Fin dall'alba dunque del terzo giorno quella folla capitanata dal Camillone, dal Pinelli e dal Corona, mosse festosa a piantare l'albero della libertà nelle piazze principali di Roma.
Era da quasi due anni che sentivano a parlare con invidia della nuova condizione delle città dell'alta Italia, e di Milano segnatamente; della libera vita che vi si godeva, dell'utile delle nuove istituzioni, della pubblica felicità, dei clubs, dei teatri, della libera stampa, dei discorsi in piazza, dei nuovi costumi introdotti; e la fama, magnificando ed esagerando il bene senza toccar punto del suo contrario, e dissimulando gli abusi, gli eccessi, i disordini, aveva talmente esaltati i desiderj e le speranze di que' cittadini, che quando finalmente le videro appagate, la loro gioja non ebbe più ritegno e proruppe con un impeto che la stessa Milano non avea mai sorpassato.

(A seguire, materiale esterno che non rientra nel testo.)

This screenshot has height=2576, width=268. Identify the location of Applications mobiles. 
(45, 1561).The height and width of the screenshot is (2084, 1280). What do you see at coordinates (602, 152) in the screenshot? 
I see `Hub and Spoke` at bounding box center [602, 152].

Ma seguiamo l'onda del popolo, e fermiamoci con essa nel foro romano per sentirvi il discorso che l'avvocato Corona improvvisò nell'istante che si piantò colà, per la prima volta, la simbolica pianta coi motti: libertà, eguaglianza, virtù, patria.
Colui, salito sopra un capitello corinzio rovesciato che giaceva da tempo immemorabile tra la colonna di Foca e le tre della Curia, così prese a dire:
«Romani, siete liberi. L'albero della libertà è piantato. Libertà, eguaglianza, virtù, patria; - ecco le quattro pietre su cui s'appoggia a perpetua durata il sacro vessillo della comune nostra rigenerazione.
«Libertà è questa, la quale non iscuote il ferreo giogo della tirannia con altro fine che con quello di garantire a ciascun uomo i suoi diritti naturali inalienabili.